MORE than 50 agriculture, government, industry and union organisations came together this week to discuss productivity in the agricultural sector, with the view informing an economy-wide roundtable later this month.
Several livestock industry groups were on the invite list, including the Australian Agricultural Company, JBS, Teys, The Australian Meat Industry Council, Cattle Australia, The Australian Live Exporters’ Council, Australian Lot Feeders’ Association, Goat industry Council and Sheep Producers Australia.
Agriculture Minister Julie Collins said the meeting will be used to feed into the Government’s Economic Reform Roundtable later this month, highlighting the key role that agriculture plays in Australia’s economy.
“Today’s roundtable was an important opportunity to reaffirm the Albanese Labor Government’s strong commitment to putting agricultural productivity front and centre,” Minister Collins said.
“We know that improving our agricultural productivity is good for our farmers, our regional communities, our national economy, and our trading relationships.
“That is why we continue to collaborate with our farmers and producers on ways we can enhance productivity, support economic growth, and address the challenges and opportunities in our agricultural sector.
“There were a number of constructive discussions today, and I want to thank leaders from across our agriculture, fisheries and forestry sectors for their contribution.”
Labor’s roundtable disingenuous, Littleproud
Nationals leader David Littleproud has labelled the roundtable disingenuous, saying that there are clear policies needing to be put in place to help the agriculture sector.
“Labor’s agriculture roundtable today is disingenuous, without any outcomes, just a statement of platitudes from the Minister about how important agriculture is,” Mr Littleproud said.
“The roundtable is supposed to be about increasing productivity, but the only productivity that has been given in agriculture since the election has been to US beef producers, and making it easier for them to import their beef into Australia, so Prime Minister Anthony Albanese can obtain a meeting with US President Donald Trump.
“If Labor really wants to protect and help our farmers, they should be proudly releasing their agenda and their outcomes and be transparent about the process.

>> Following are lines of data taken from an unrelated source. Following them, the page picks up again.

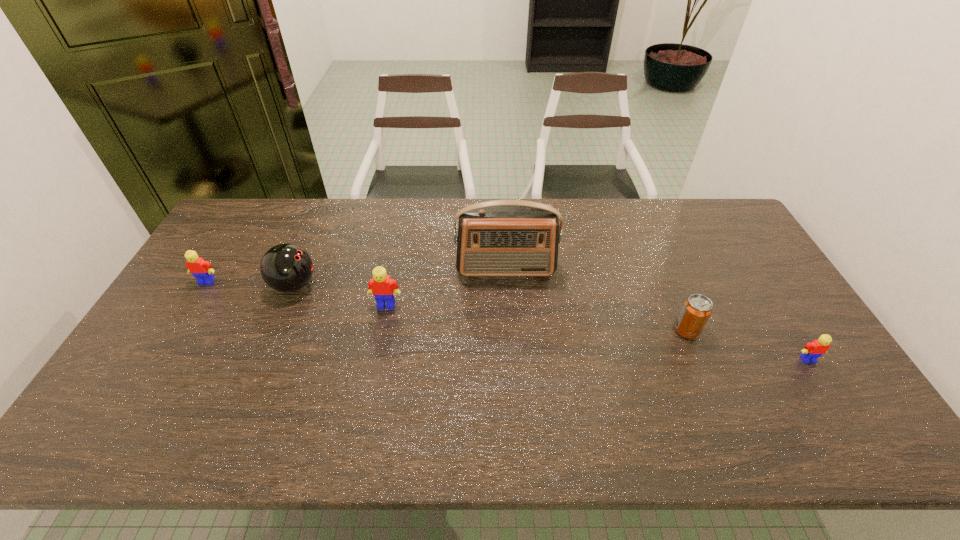 In order to click on the fifth object from right to left in this screenshot , I will do `click(286, 267)`.

I want to click on vacant space positioned on the front-facing side of the leftmost Lego, so (x=148, y=379).

The image size is (960, 540). Find the location of `vacant space located on the front-facing side of the second farthest Lego`. vacant space located on the front-facing side of the second farthest Lego is located at coordinates (x=375, y=362).

The image size is (960, 540). Find the location of `vacant region located 0.060m on the front-facing side of the nearest object`. vacant region located 0.060m on the front-facing side of the nearest object is located at coordinates [x=823, y=383].

What are the coordinates of `vacant space located 0.080m on the left of the second object from right to left` in the screenshot? It's located at (645, 330).

Where is `vacant space located 0.380m on the front-facing side of the radio receiver`? This screenshot has height=540, width=960. vacant space located 0.380m on the front-facing side of the radio receiver is located at coordinates (513, 388).

Find the location of a particular element. free space located on the surface of the fifth object from right to left near the finger holes is located at coordinates (393, 285).

Find the location of a particular element. The image size is (960, 540). object at the left edge is located at coordinates (201, 269).

Identify the location of object that is at the right edge. This screenshot has width=960, height=540. (812, 351).

Where is `free space at the far edge`? free space at the far edge is located at coordinates (595, 231). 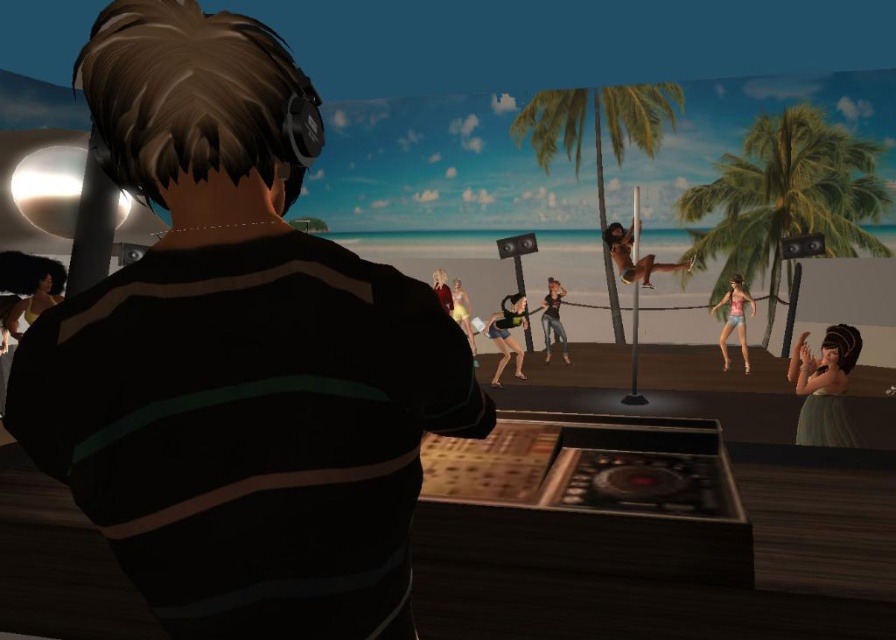 You are a lifeguard standing on the wooden platform near the DJ booth. You see the shiny black pole at center and the yellow matte swimsuit at center. Which object is taller?

The shiny black pole at center is taller than the yellow matte swimsuit at center.

You are a dancer preparing to perform at the beach DJ booth. You see the pink denim shorts at center and the shiny black pole at center. Which object is positioned lower from the ground?

The pink denim shorts at center is below the shiny black pole at center, so it is positioned lower from the ground. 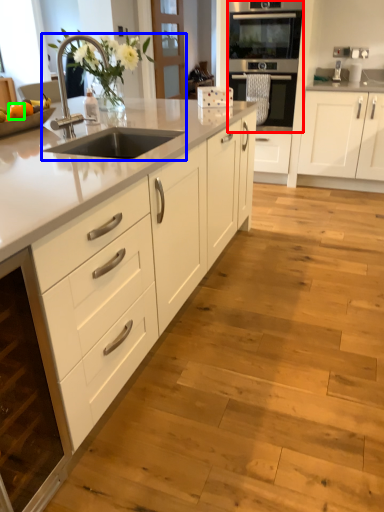 Question: Estimate the real-world distances between objects in this image. Which object is farther from oven (highlighted by a red box), sink (highlighted by a blue box) or orange (highlighted by a green box)?

Choices:
 (A) sink
 (B) orange

Answer: (B) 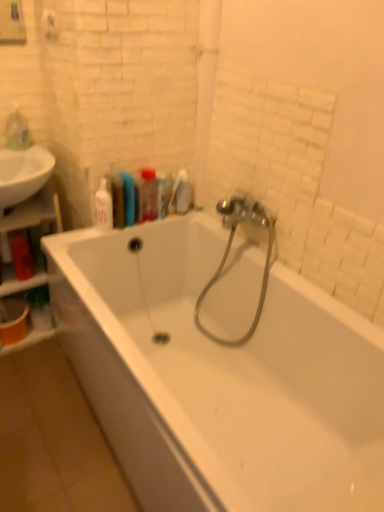 Locate an element on the screen. The width and height of the screenshot is (384, 512). vacant space in front of wooden shelf at left is located at coordinates (34, 365). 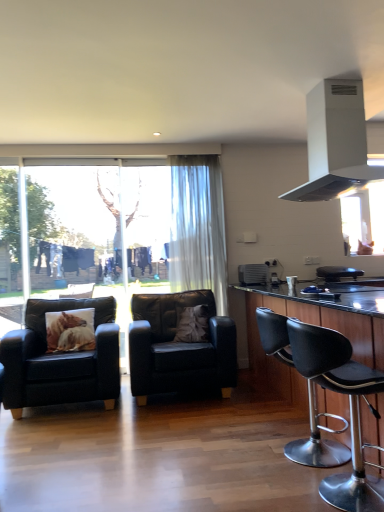 Question: From the image's perspective, does brown fabric pillow at center, arranged as the 2th pillow when viewed from the left, appear higher than black leather chair at center, which is the second chair in back-to-front order?

Choices:
 (A) no
 (B) yes

Answer: (B)

Question: Does brown fabric pillow at center, the 1th pillow from the right, lie in front of black leather chair at center, which ranks as the 3th chair in right-to-left order?

Choices:
 (A) yes
 (B) no

Answer: (B)

Question: From a real-world perspective, is brown fabric pillow at center, arranged as the 2th pillow when viewed from the left, on black leather chair at center, which ranks as the 3th chair in right-to-left order?

Choices:
 (A) yes
 (B) no

Answer: (A)

Question: Is black leather chair at center, which is the second chair in back-to-front order, completely or partially inside brown fabric pillow at center, arranged as the 2th pillow when viewed from the left?

Choices:
 (A) yes
 (B) no

Answer: (B)

Question: Considering the relative sizes of brown fabric pillow at center, arranged as the 2th pillow when viewed from the left, and black leather chair at center, which is the second chair in back-to-front order, in the image provided, is brown fabric pillow at center, arranged as the 2th pillow when viewed from the left, wider than black leather chair at center, which is the second chair in back-to-front order,?

Choices:
 (A) no
 (B) yes

Answer: (A)

Question: From the image's perspective, is brown fabric pillow at center, the 1th pillow from the right, below black leather chair at center, which is the second chair in back-to-front order?

Choices:
 (A) no
 (B) yes

Answer: (A)

Question: Could you tell me if matte black armchair at left, marked as the 1th chair in a left-to-right arrangement, is turned towards black leather chair at center, the 3th chair positioned from the front?

Choices:
 (A) no
 (B) yes

Answer: (A)

Question: Considering the relative sizes of matte black armchair at left, the 2th chair when ordered from front to back, and black leather chair at center, the 3th chair positioned from the front, in the image provided, is matte black armchair at left, the 2th chair when ordered from front to back, smaller than black leather chair at center, the 3th chair positioned from the front,?

Choices:
 (A) yes
 (B) no

Answer: (B)

Question: From a real-world perspective, is matte black armchair at left, the 4th chair from the right, under black leather chair at center, the 3th chair positioned from the front?

Choices:
 (A) no
 (B) yes

Answer: (A)

Question: Can you confirm if matte black armchair at left, the 4th chair from the right, is positioned to the right of black leather chair at center, the 2th chair positioned from the left?

Choices:
 (A) yes
 (B) no

Answer: (B)

Question: Can you confirm if matte black armchair at left, the 2th chair when ordered from front to back, is shorter than black leather chair at center, which ranks as the 3th chair in right-to-left order?

Choices:
 (A) no
 (B) yes

Answer: (A)

Question: Does matte black armchair at left, the 4th chair from the right, come in front of black leather chair at center, which is the second chair in back-to-front order?

Choices:
 (A) no
 (B) yes

Answer: (B)

Question: Does matte black armchair at left, the 2th chair when ordered from front to back, have a lesser height compared to satin silver air conditioner at center?

Choices:
 (A) no
 (B) yes

Answer: (A) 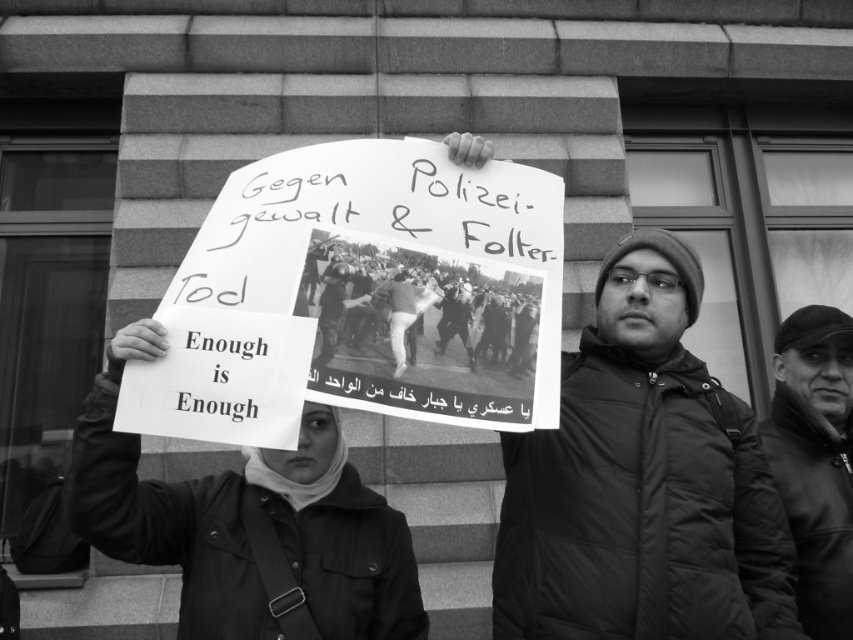 Based on the scene described, which object is positioned higher up between the matte black jacket at center and the dark fabric jacket at center?

The matte black jacket at center is positioned higher up than the dark fabric jacket at center.

You are a photographer analyzing this protest scene. You notice a point at coordinates (642, 483). What object is located at this point?

The object at point (642, 483) is the matte black jacket at center.

Based on the scene description, where is the matte black jacket at center located in terms of coordinates?

The matte black jacket at center is located at point coordinates of (642, 483). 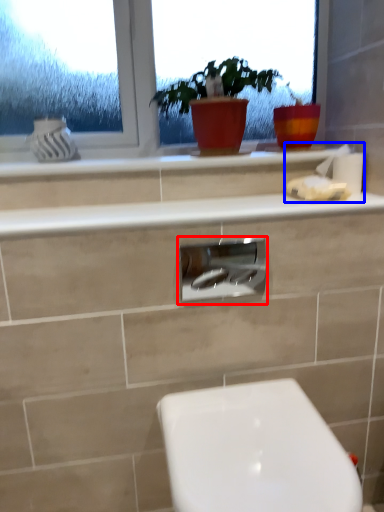 Question: Among these objects, which one is farthest to the camera, cabinet (highlighted by a red box) or tissue (highlighted by a blue box)?

Choices:
 (A) cabinet
 (B) tissue

Answer: (B) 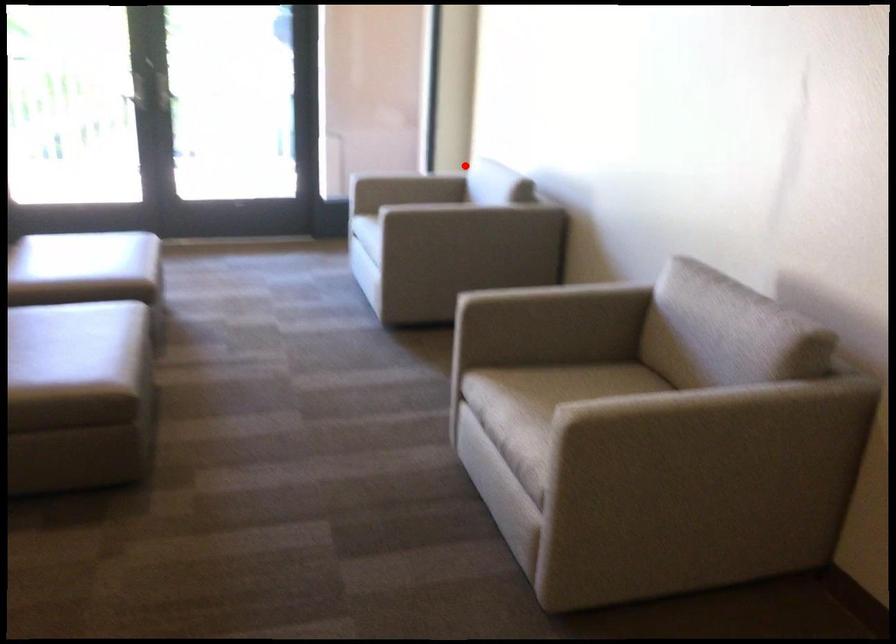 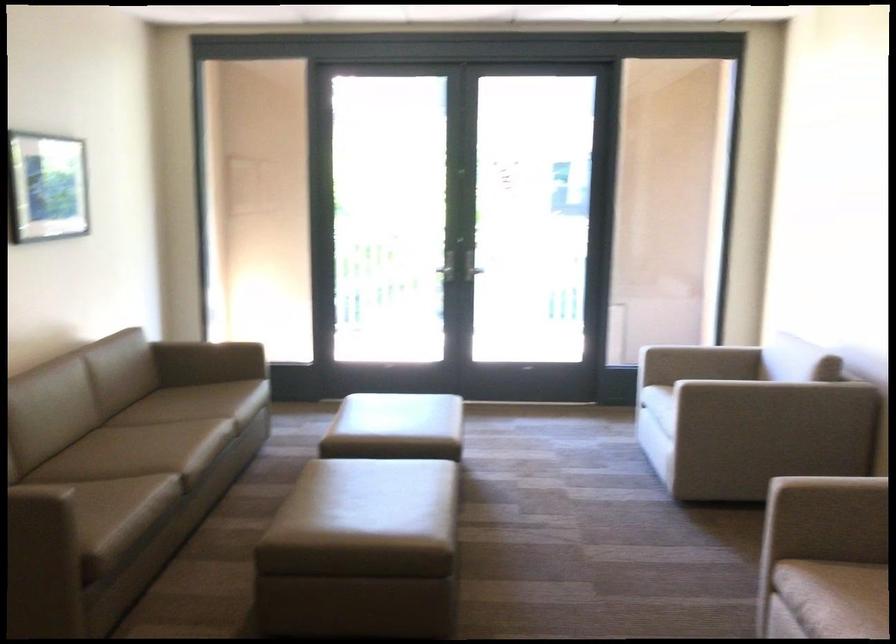 Locate, in the second image, the point that corresponds to the highlighted location in the first image.

(762, 346)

“But Labor doesn’t want accountability because it knows their policies are hurting the agriculture sector. They have done nothing for productivity in agriculture and they know it.”
Mr Littleproud added he would have been prepared to work in a bipartisan way with Labor at the roundtable but wasn’t invited as Shadow Agriculture Minister.
“Productivity is going backwards. Farmers are struggling and selling their farms, and when supply goes down, prices go up. The best Labor could offer today was ‘constructive discussions’, which means no goals, no outcomes and no opportunity. Farmers don’t want another talkfest, they want policies that will actually help productivity.”
NFF takes six priorities
One group that appeared to be on the list of invitees to the roundtable was the National Farmers’ Federation, who outlined six key priorities this morning:
- Taxation: Ensuring taxation arrangements support the growth and resilience of modern agricultural businesses, encourage productivity-enhancing investments by expanding – and making permanent – the Instant Asset Write-Off, and maintaining the taxation treatment of trusts and superannuation.
- Competition: Extending unfair trading protections to small businesses, implementing ACCC supermarket inquiry recommendations, and securing a long-overdue right to repair for agricultural machinery.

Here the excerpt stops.